The two labourers shown in Egger-Lienz’s Reapers in a Gathering Storm (c 1912) are desperately continuing with their work before they have to seek shelter from the torrential rain which will shortly fall from the black clouds behind them.

Two Reapers reappeared in another colourful work from 1913.
Shortly before the start of the First World War, Egger-Lienz moved to a village near what is now the town of Bolzano in Italy, but was in Austria’s South Tyrol at the time (corrected: see comment below). He also met Ferdinand Hodler, whose influence proved important to his later work.
In 1915, Egger-Lienz was drafted into the military, and was initially put to work as an artistic advisor. Although I have been unable to discover anything more of his war record, he appears to have served as a war artist, thereby gaining first hand experience of the horrific carnage which was taking place at the front lines. Unsurprisingly, this changed his art permanently.

Totentanz (Dance of Death) IV (1915) is a motif which he painted in several different versions, showing the skeletal figure of death walking out with three men armed with hefty clubs and other weapons. This version was made using casein paint, which uses milk protein as its binder. This was and remains an unusual choice of medium for a fine art painter, but was in wider use among illustrators.

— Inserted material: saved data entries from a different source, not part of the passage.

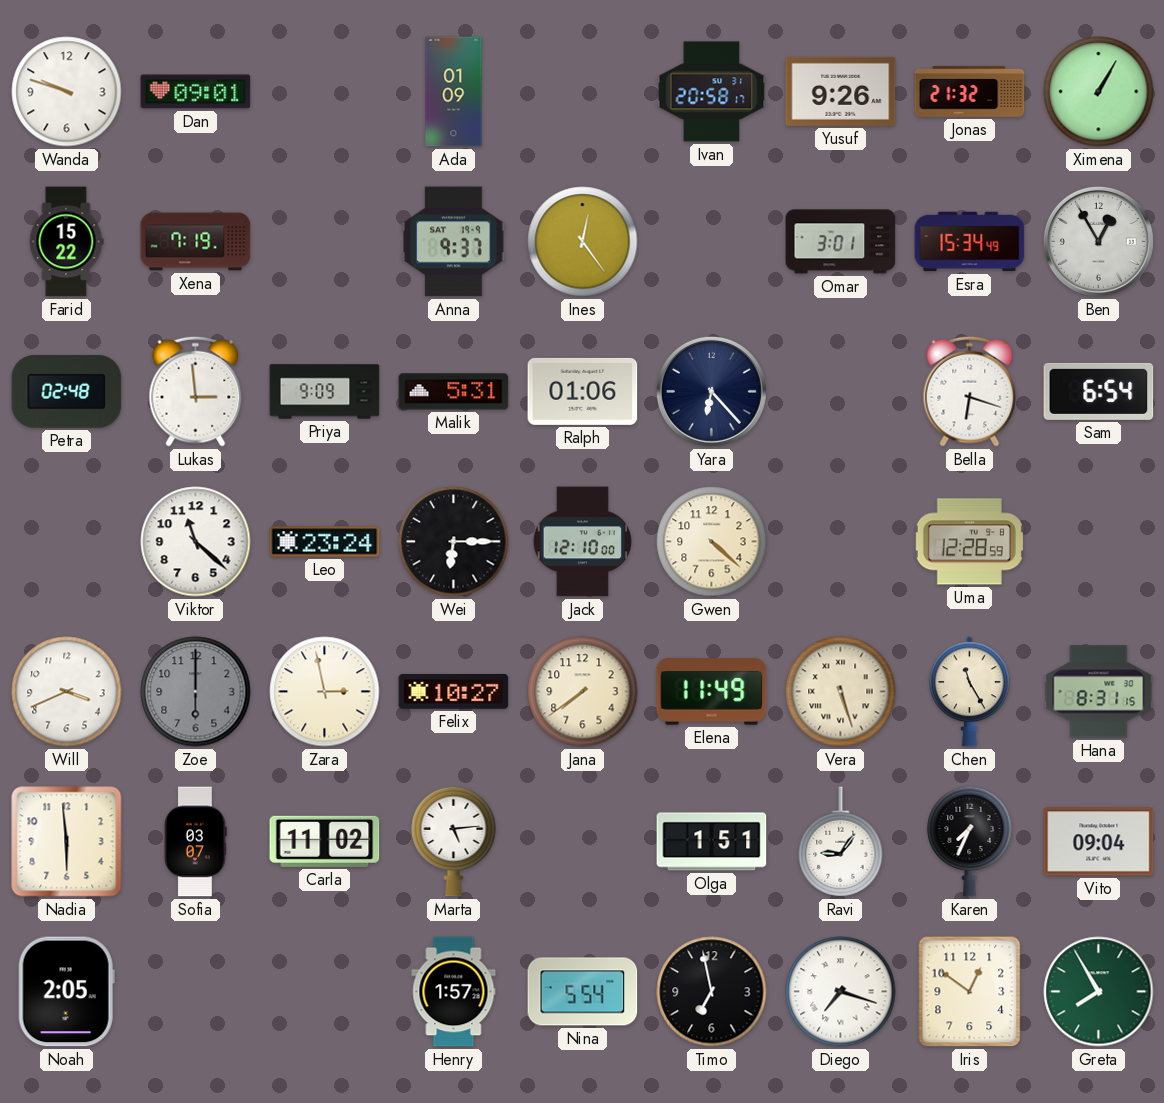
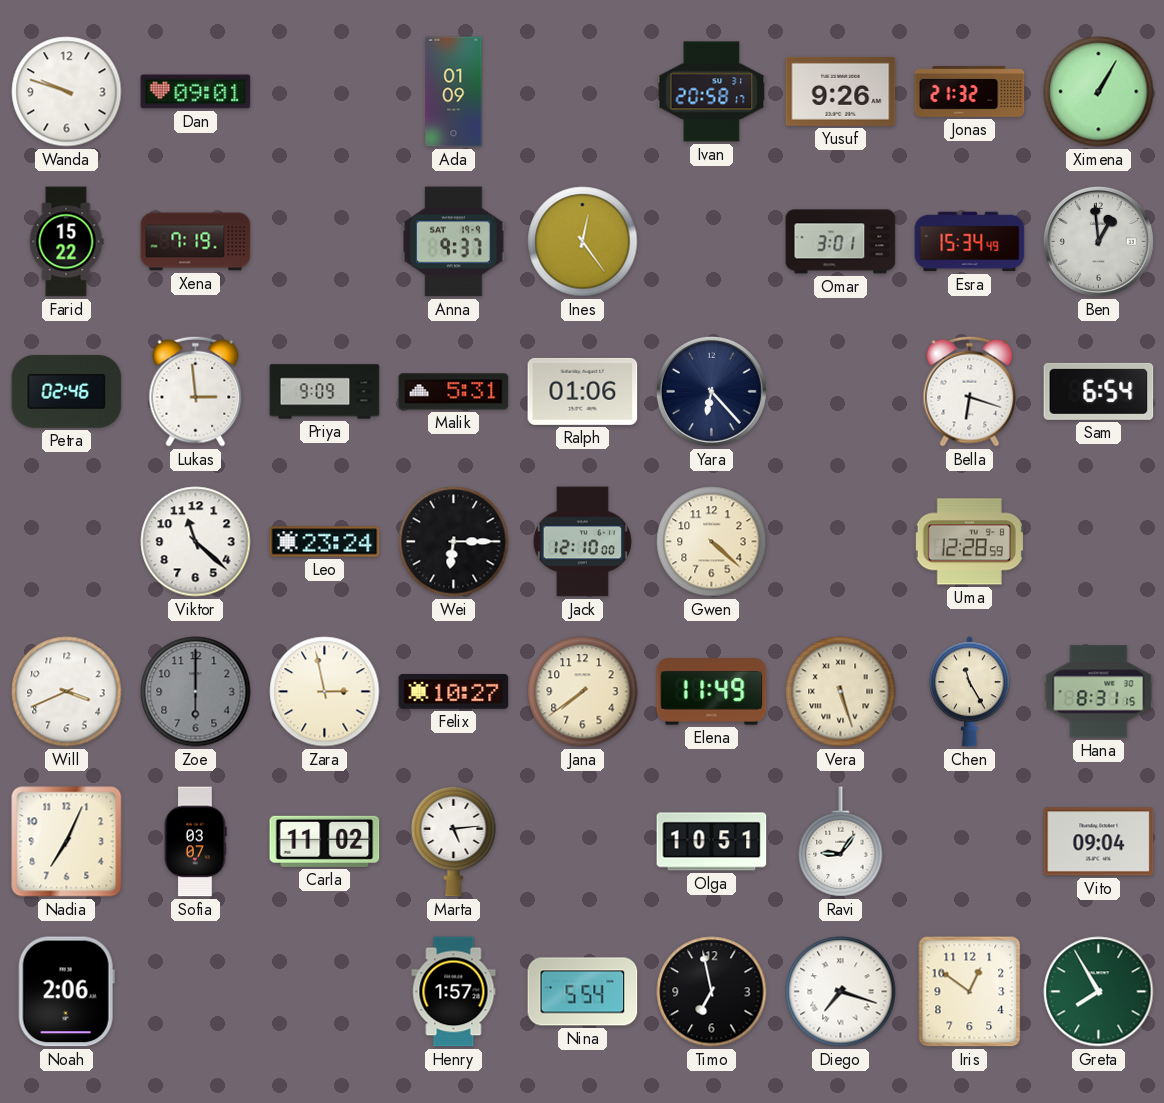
Ben: 12:55 -> 12:59
Petra: 02:48 -> 02:46
Nadia: 5:59 -> 7:04
Olga: 1:51 -> 10:51
Karen: 7:34 -> none
Noah: 2:05 -> 2:06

Egger-Lienz’s lithograph of 1915, produced in that year, presents a disturbing vision of the organised thuggery of combat.

Then in Die Namenlosen (The Nameless) from 1916, those troops crouch among low mud ridges as they try to move forward under enemy fire. The man in the centre is already bleeding from a wound in his left thigh, and has splashes of blood on his left arm.

Finale (1918) shows the end, with a pile of mangled and contorted bodies in a trench.
After the war, Egger-Lienz was offered a professorial post at the Vienna Academy, but turned it down, preferring to continue living in South Tyrol.

Egger-Lienz was one of the few war artists to draw attention to the wives and mothers who had to work on in the countryside during and after the war. His War Women (1918-22) is particularly moving, showing a group of women who had, like so many, lost their menfolk, either to the carnage of the battlefield, or in the influenza pandemic which followed.
Egger-Lienz also appears to have been influenced here by Cubism, with a planked floor which seems to be anything other than flat, and variable perspective projection across the painting.

In Mothers (1922-23), Egger-Lienz has revisited the crucifixion narrative, with a young mother and her swaddled infant referring to the nativity.

Boy at the Spring (1923) shows a peasant boy lying to lick and suck up the last few drops of water from a feeble spring.
In 1925, his work was shown at the Venice Biennale, where it was acclaimed. Following that success, he had a solo exhibition in the Vienna Künstlerhaus.

Egger-Lienz’s last major project was an even more disturbing portrait of The Family, for which this is a study made in 1925-26. He did add facial details in the finished work.
Egger-Lienz died on 4 November 1926 near Bolzano. He was only 58. His paintings of the First World War remain some of its most important images. If only the world had heeded them.